So, I had a learning experience at nine, thirteen, fourteen, and sixteen.

We never stop learning.


----------



## applejuice (Oct 8, 2002)

A post script:

Each of my brothers has a son of his own, and those little guys are intact also.

One of them is born at home.


----------



## Nathan1097 (Nov 20, 2001)

Quote:


Originally Posted by *Kathryn*
When I first started having relations with men, they were almost all circed. I always would spend a few minutes looking them over and mentally pointing out all the mess ups caused by circing. I saw at least 3 on every guy.

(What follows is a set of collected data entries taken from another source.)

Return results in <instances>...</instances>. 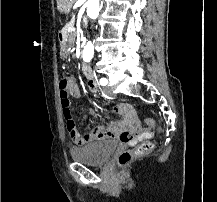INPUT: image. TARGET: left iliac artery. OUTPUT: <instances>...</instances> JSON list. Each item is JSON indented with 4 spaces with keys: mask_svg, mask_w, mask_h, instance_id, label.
<instances>
[{
    "mask_svg": "<svg viewBox=\"0 0 217 202\" xmlns=\"http://www.w3.org/2000/svg\"><path fill=\"white\" fill-rule=\"evenodd\" d=\"M107 83H108V80H107L106 78H101V79H100V84H101L102 86L107 85Z\"/></svg>",
    "mask_w": 217,
    "mask_h": 202,
    "instance_id": "1",
    "label": "left iliac artery"
}]
</instances>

Sort of goes with my last reply.

Did any of these guys realize you were "critiquing" their circs?


----------



## trmpetplaya (May 30, 2005)

Yeah, my family is Christian (so I don't understand why they chose to do it, but it was probably just because it was what was done - "hygiene") and my parents explained it by telling me about the circumcision in the Old Testament. I had forgotten about that part...

love and peace.


----------



## eightyferrettoes (May 22, 2005)

Quote:


Originally Posted by *Nathan1097*
:LOL "Honey, what's wrong with your thing?" (







: <---- Eightyferrettoes )
.

:LOL I'm not the sharpest tool in the shed.


----------



## RubyWild (Apr 7, 2004)

In high school, I heard about a boy in the school who was not circumcised. Girls were saying they wouldn't want to date him because of it. It was the first I'd heard about it. Later, I was there when my nephew was circumcised. He slept through it. It all seemed good, something hygenic and what I was used to.

Years later, when I was pregnant, my husband said that he would not want a son circumcised. This was a shock to me. I'd heard of female genital mutilation, but I didn't think of it that way for men. It was then that I learned that my husband felt that his parents shouldn't have done that to him, mutilated him in that way. He understood that they did what they thought was right, and, in fact, had no reason to question it back then. Still, he was adamantly against it for a child of his, and I learned about the other side of it then.


----------



## jyurina (Mar 17, 2005)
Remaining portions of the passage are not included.